Given records:
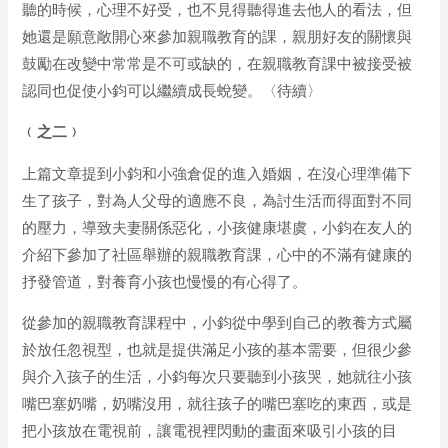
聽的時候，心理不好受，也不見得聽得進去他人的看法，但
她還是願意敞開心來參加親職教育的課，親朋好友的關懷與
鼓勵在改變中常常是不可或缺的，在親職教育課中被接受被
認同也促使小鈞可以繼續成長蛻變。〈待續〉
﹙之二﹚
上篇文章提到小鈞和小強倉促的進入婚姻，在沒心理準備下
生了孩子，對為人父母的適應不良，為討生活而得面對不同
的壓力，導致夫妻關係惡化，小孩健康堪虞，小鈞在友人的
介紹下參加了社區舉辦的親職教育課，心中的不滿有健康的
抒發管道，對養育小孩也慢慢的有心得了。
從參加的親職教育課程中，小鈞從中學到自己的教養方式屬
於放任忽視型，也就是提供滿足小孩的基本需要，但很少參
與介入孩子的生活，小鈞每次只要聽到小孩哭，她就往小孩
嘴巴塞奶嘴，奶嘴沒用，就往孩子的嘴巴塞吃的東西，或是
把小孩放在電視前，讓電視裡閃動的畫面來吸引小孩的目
--
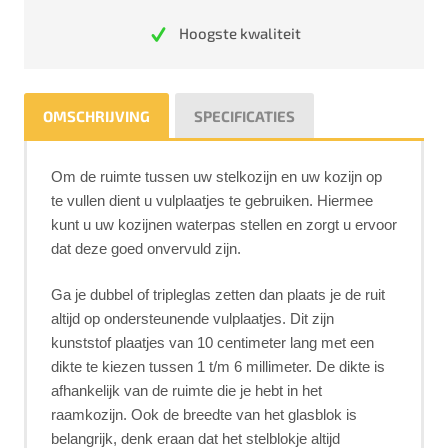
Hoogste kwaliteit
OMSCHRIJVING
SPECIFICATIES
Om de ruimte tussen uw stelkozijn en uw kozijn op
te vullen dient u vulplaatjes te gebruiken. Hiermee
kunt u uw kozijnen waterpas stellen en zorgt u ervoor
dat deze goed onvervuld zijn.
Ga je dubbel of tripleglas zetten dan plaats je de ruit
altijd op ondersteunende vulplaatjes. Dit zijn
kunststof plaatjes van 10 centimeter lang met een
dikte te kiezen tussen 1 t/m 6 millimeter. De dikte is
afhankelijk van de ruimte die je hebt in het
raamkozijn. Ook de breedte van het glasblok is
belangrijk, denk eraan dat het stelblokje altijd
---
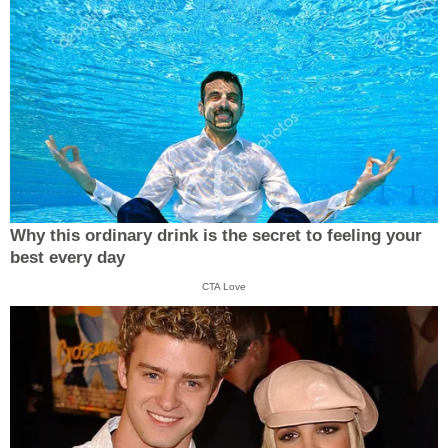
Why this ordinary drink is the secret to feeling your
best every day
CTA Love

What needs to be done:
In the records above, the line with "聽的時候，心理不好受，也不見得聽得進去他人的看法，但" marks the start and the line with "把小孩放在電視前，讓電視裡閃動的畫面來吸引小孩的目" marks the end; copy that stretch exactly, both lines included, and nothing else.

Written solution:
聽的時候，心理不好受，也不見得聽得進去他人的看法，但
她還是願意敞開心來參加親職教育的課，親朋好友的關懷與
鼓勵在改變中常常是不可或缺的，在親職教育課中被接受被
認同也促使小鈞可以繼續成長蛻變。〈待續〉
﹙之二﹚
上篇文章提到小鈞和小強倉促的進入婚姻，在沒心理準備下
生了孩子，對為人父母的適應不良，為討生活而得面對不同
的壓力，導致夫妻關係惡化，小孩健康堪虞，小鈞在友人的
介紹下參加了社區舉辦的親職教育課，心中的不滿有健康的
抒發管道，對養育小孩也慢慢的有心得了。
從參加的親職教育課程中，小鈞從中學到自己的教養方式屬
於放任忽視型，也就是提供滿足小孩的基本需要，但很少參
與介入孩子的生活，小鈞每次只要聽到小孩哭，她就往小孩
嘴巴塞奶嘴，奶嘴沒用，就往孩子的嘴巴塞吃的東西，或是
把小孩放在電視前，讓電視裡閃動的畫面來吸引小孩的目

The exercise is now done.